3-Türk Medeni Kanununun 174/2. maddesi, boşanmaya sebebiyet vermiş olan olaylar yüzünden kişilik hakları saldırıya uğrayan tarafın, kusurlu olandan manevi tazminat isteyebileceğini öngörmüştür. Toplanan delillerden evlilik birliğinin temelinden sarsılmasına sebep olan olaylarda tazminat isteyen davacı-davalı kadının ağır ya da eşit kusurlu olmadığı, bu olayların kişilik haklarına saldırı teşkil ettiği anlaşılmaktadır. O halde mahkemece, tarafların sosyal ve ekonomik durumları, tazminata esas olan fiilin ağırlığı ile hakkaniyet kuralları (TMK m. 4, TBK m. 50, 51, 52, 58) dikkate alınarak davacı-karşı davalı kadın yararına uygun miktarda manevi tazminata hükmedilmesi gerekir. Bu yönün dikkate alınmaması doğru görülmemiştir.
4-Davacı-karşı davalı kadının yoksulluk ve iştirak nafakaları yönünden gelecek yıllara yönelik artırım talebi ile ilgili olumlu-olumsuz bir karar verilmemesi usul ve kanuna aykırı olup, bozmayı gerektirmiştir.
5-Toplanan delillerden, dava konusu edilen ziynetler ve düğünde takılan paraların davalı-karşı davacı erkek tarafından iş yeri için bozdurularak harcandığı anlaşılmaktadır. Bunların erkeğe iade edilmemek üzere verildiği hususu da kanıtlanamamıştır. Gerçekleşen bu durum karşısında mahkemece hakimin aydınlatma görevi kapsamında (HMK m.31) aynen iade talebinde bulunduğundan kadının talep ettiği ziynetlerin nelerden ibaret olduğu ve değerleri ayrı ayrı açıklattırılıp dava konusu ziynet ve para alacağınını bilirkişi marifetiyle dava tarihindeki değerleri belirlenerek ziynet ve para alacağına ilişkin talebinin kabulüne karar verilmesi gerekirken, yazılı şekilde reddi doğru olmayıp bozmayı gerektirmiştir.

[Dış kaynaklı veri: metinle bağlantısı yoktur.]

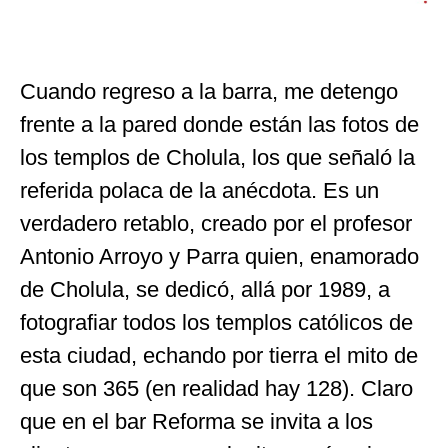
Cuando regreso a la barra, me detengo
frente a la pared donde están las fotos de
los templos de Cholula, los que señaló la
referida polaca de la anécdota. Es un
verdadero retablo, creado por el profesor
Antonio Arroyo y Parra quien, enamorado
de Cholula, se dedicó, allá por 1989, a
fotografiar todos los templos católicos de
esta ciudad, echando por tierra el mito de
que son 365 (en realidad hay 128). Claro
que en el bar Reforma se invita a los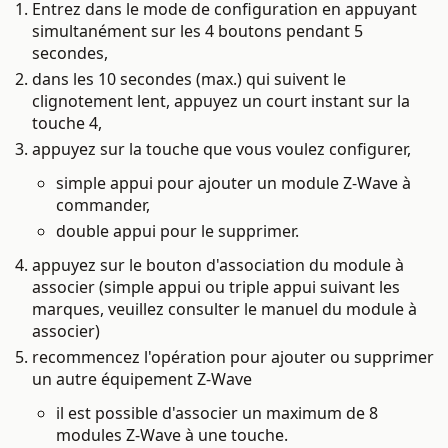
Entrez dans le mode de configuration en appuyant
simultanément sur les 4 boutons pendant 5
secondes,
dans les 10 secondes (max.) qui suivent le
clignotement lent, appuyez un court instant sur la
touche 4,
appuyez sur la touche que vous voulez configurer,
simple appui pour ajouter un module Z-Wave à
commander,
double appui pour le supprimer.
appuyez sur le bouton d'association du module à
associer (simple appui ou triple appui suivant les
marques, veuillez consulter le manuel du module à
associer)
recommencez l'opération pour ajouter ou supprimer
un autre équipement Z-Wave
il est possible d'associer un maximum de 8
modules Z-Wave à une touche.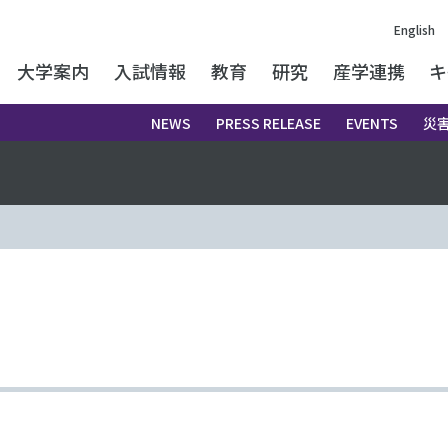
English
大学案内
入試情報
教育
研究
産学連携
キ
NEWS
PRESS RELEASE
EVENTS
災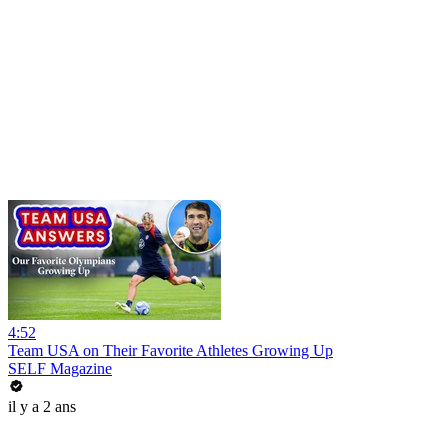
4:52
Team USA on Their Favorite Athletes Growing Up
SELF Magazine
il y a 2 ans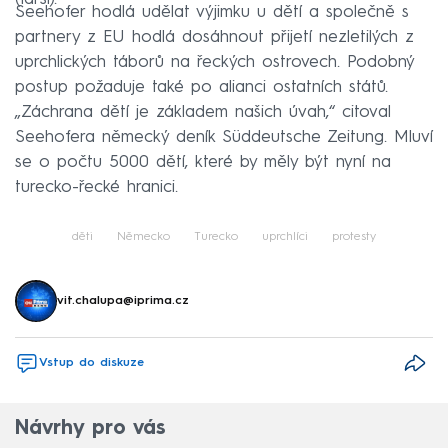
Seehofer hodlá udělat výjimku u dětí a společně s
partnery z EU hodlá dosáhnout přijetí nezletilých z
uprchlických táborů na řeckých ostrovech. Podobný
postup požaduje také po alianci ostatních států.
„Záchrana dětí je základem našich úvah,“ citoval
Seehofera německý deník Süddeutsche Zeitung. Mluví
se o počtu 5000 dětí, které by měly být nyní na
turecko-řecké hranici.
děti
Německo
Turecko
uprchlíci
protesty
vit.chalupa@iprima.cz
Vstup do diskuze
Návrhy pro vás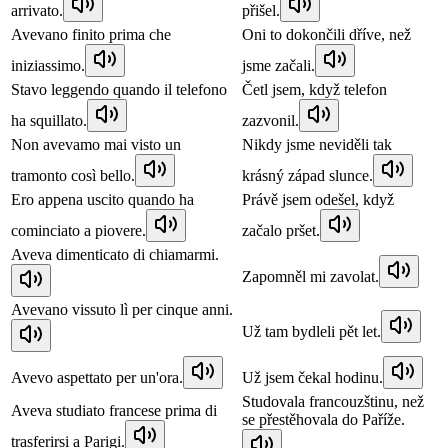
arrivato.
přišel.
Avevano finito prima che
Oni to dokončili dříve, než
iniziassimo.
jsme začali.
Stavo leggendo quando il telefono
Četl jsem, když telefon
ha squillato.
zazvonil.
Non avevamo mai visto un
Nikdy jsme neviděli tak
tramonto così bello.
krásný západ slunce.
Ero appena uscito quando ha
Právě jsem odešel, když
cominciato a piovere.
začalo pršet.
Aveva dimenticato di chiamarmi.
Zapomněl mi zavolat.
Avevano vissuto lì per cinque anni.
Už tam bydleli pět let.
Avevo aspettato per un'ora.
Už jsem čekal hodinu.
Studovala francouzštinu, než
Aveva studiato francese prima di
se přestěhovala do Paříže.
trasferirsi a Parigi.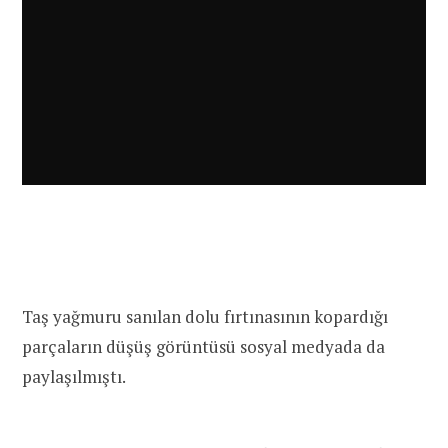
Taş yağmuru sanılan dolu fırtınasının kopardığı
parçaların düşüş görüntüsü sosyal medyada da
paylaşılmıştı.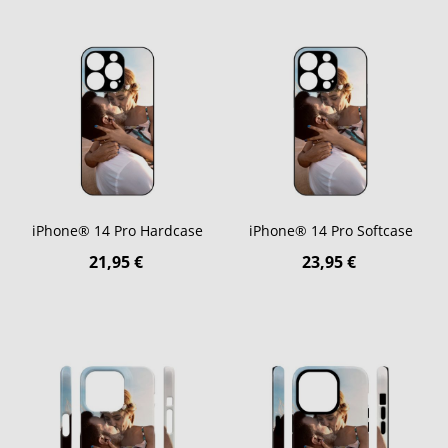
iPhone® 14 Pro Hardcase
iPhone® 14 Pro Softcase
21,95 €
23,95 €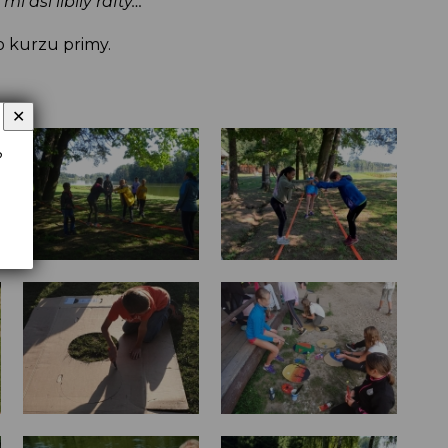
i asi líbily rafty…“
o kurzu primy.
✕
?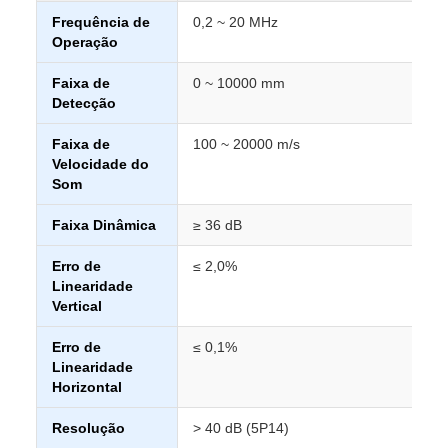
Frequência de
0,2 ~ 20 MHz
Operação
Faixa de
0 ~ 10000 mm
Detecção
Faixa de
100 ~ 20000 m/s
Velocidade do
Som
Faixa Dinâmica
≥ 36 dB
Erro de
≤ 2,0%
Linearidade
Vertical
Erro de
≤ 0,1%
Linearidade
Horizontal
Resolução
> 40 dB (5P14)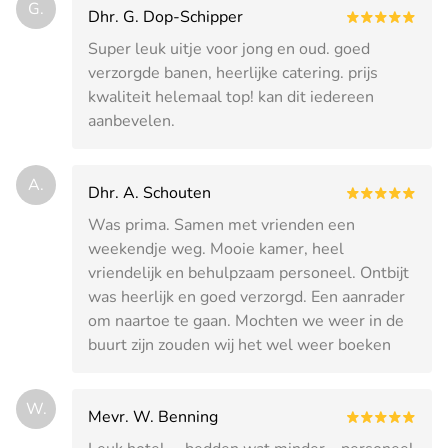
G.
Dhr. G. Dop-Schipper
Super leuk uitje voor jong en oud. goed
verzorgde banen, heerlijke catering. prijs
kwaliteit helemaal top! kan dit iedereen
aanbevelen.
A.
Dhr. A. Schouten
Was prima. Samen met vrienden een
weekendje weg. Mooie kamer, heel
vriendelijk en behulpzaam personeel. Ontbijt
was heerlijk en goed verzorgd. Een aanrader
om naartoe te gaan. Mochten we weer in de
buurt zijn zouden wij het wel weer boeken
W.
Mevr. W. Benning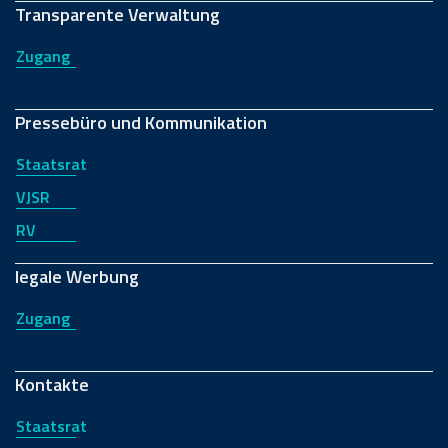
Transparente Verwaltung
Zugang
Pressebüro und Kommunikation
Staatsrat
VJSR
RV
legale Werbung
Zugang
Kontakte
Staatsrat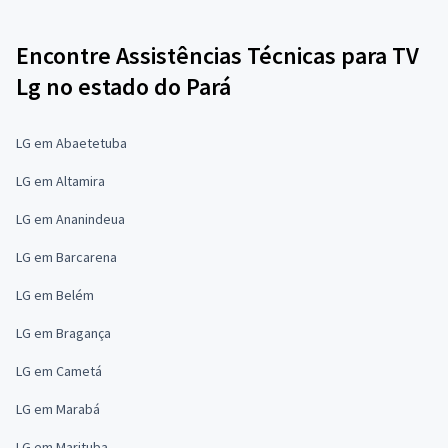
Encontre Assistências Técnicas para TV
Lg no estado do Pará
LG em Abaetetuba
LG em Altamira
LG em Ananindeua
LG em Barcarena
LG em Belém
LG em Bragança
LG em Cametá
LG em Marabá
LG em Marituba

SONUÇ: Temyiz edilen hükmün yukarıda (2.), (3.), (4.) ve (5.) bentlerde gösterilen sebeplerle BOZULMASINA, bozma kapsamı dışında kalan temyize konu diğer bölümlerinin ise yukarıda (1.) bentte gösterilen sebeple ONANMASINA, temyiz peşin harcının istek halinde yatıranlara geri verilmesine, işbu kararın tebliğinden itibaren 15 gün içinde karar düzeltme yolu açık olmak üzere oybirliğiyle karar verildi. 23.03.2017(Prş.)